→ Requirement: Each line below should be set down again unchanged.

== Excerpted records

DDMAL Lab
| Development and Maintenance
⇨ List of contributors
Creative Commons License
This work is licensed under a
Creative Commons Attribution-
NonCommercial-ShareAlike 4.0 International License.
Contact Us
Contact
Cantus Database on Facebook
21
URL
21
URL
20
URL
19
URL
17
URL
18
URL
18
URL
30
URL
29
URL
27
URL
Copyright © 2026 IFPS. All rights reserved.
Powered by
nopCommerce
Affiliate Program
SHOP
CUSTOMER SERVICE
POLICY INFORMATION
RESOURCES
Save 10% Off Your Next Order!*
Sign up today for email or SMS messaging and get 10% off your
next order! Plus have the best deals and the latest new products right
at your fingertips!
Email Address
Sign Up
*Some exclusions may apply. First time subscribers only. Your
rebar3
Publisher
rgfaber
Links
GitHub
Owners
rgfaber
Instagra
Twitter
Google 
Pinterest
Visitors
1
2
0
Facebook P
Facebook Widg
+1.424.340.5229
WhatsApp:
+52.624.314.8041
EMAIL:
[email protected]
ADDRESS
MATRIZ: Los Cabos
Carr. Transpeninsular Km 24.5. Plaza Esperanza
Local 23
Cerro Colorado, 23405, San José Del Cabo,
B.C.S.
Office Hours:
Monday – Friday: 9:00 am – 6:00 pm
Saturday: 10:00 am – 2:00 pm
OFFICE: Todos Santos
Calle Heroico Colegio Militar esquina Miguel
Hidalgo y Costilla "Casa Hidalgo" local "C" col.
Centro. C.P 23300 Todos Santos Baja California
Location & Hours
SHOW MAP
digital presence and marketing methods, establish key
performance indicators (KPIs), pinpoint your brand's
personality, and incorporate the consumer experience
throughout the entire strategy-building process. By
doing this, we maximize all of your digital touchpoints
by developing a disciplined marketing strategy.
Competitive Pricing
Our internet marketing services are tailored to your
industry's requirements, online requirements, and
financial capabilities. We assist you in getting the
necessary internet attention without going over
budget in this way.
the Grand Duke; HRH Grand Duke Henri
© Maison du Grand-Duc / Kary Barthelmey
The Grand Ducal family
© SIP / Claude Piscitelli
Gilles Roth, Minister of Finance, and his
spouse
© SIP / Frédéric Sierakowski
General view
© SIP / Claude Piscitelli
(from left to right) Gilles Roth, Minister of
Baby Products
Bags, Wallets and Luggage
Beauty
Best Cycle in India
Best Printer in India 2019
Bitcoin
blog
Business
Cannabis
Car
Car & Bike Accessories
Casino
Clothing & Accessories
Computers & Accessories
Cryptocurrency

====

→ Expected answer:
DDMAL Lab
| Development and Maintenance
⇨ List of contributors
Creative Commons License
This work is licensed under a
Creative Commons Attribution-
NonCommercial-ShareAlike 4.0 International License.
Contact Us
Contact
Cantus Database on Facebook
21
URL
21
URL
20
URL
19
URL
17
URL
18
URL
18
URL
30
URL
29
URL
27
URL
Copyright © 2026 IFPS. All rights reserved.
Powered by
nopCommerce
Affiliate Program
SHOP
CUSTOMER SERVICE
POLICY INFORMATION
RESOURCES
Save 10% Off Your Next Order!*
Sign up today for email or SMS messaging and get 10% off your
next order! Plus have the best deals and the latest new products right
at your fingertips!
Email Address
Sign Up
*Some exclusions may apply. First time subscribers only. Your
rebar3
Publisher
rgfaber
Links
GitHub
Owners
rgfaber
Instagra
Twitter
Google 
Pinterest
Visitors
1
2
0
Facebook P
Facebook Widg
+1.424.340.5229
WhatsApp:
+52.624.314.8041
EMAIL:
[email protected]
ADDRESS
MATRIZ: Los Cabos
Carr. Transpeninsular Km 24.5. Plaza Esperanza
Local 23
Cerro Colorado, 23405, San José Del Cabo,
B.C.S.
Office Hours:
Monday – Friday: 9:00 am – 6:00 pm
Saturday: 10:00 am – 2:00 pm
OFFICE: Todos Santos
Calle Heroico Colegio Militar esquina Miguel
Hidalgo y Costilla "Casa Hidalgo" local "C" col.
Centro. C.P 23300 Todos Santos Baja California
Location & Hours
SHOW MAP
digital presence and marketing methods, establish key
performance indicators (KPIs), pinpoint your brand's
personality, and incorporate the consumer experience
throughout the entire strategy-building process. By
doing this, we maximize all of your digital touchpoints
by developing a disciplined marketing strategy.
Competitive Pricing
Our internet marketing services are tailored to your
industry's requirements, online requirements, and
financial capabilities. We assist you in getting the
necessary internet attention without going over
budget in this way.
the Grand Duke; HRH Grand Duke Henri
© Maison du Grand-Duc / Kary Barthelmey
The Grand Ducal family
© SIP / Claude Piscitelli
Gilles Roth, Minister of Finance, and his
spouse
© SIP / Frédéric Sierakowski
General view
© SIP / Claude Piscitelli
(from left to right) Gilles Roth, Minister of
Baby Products
Bags, Wallets and Luggage
Beauty
Best Cycle in India
Best Printer in India 2019
Bitcoin
blog
Business
Cannabis
Car
Car & Bike Accessories
Casino
Clothing & Accessories
Computers & Accessories
Cryptocurrency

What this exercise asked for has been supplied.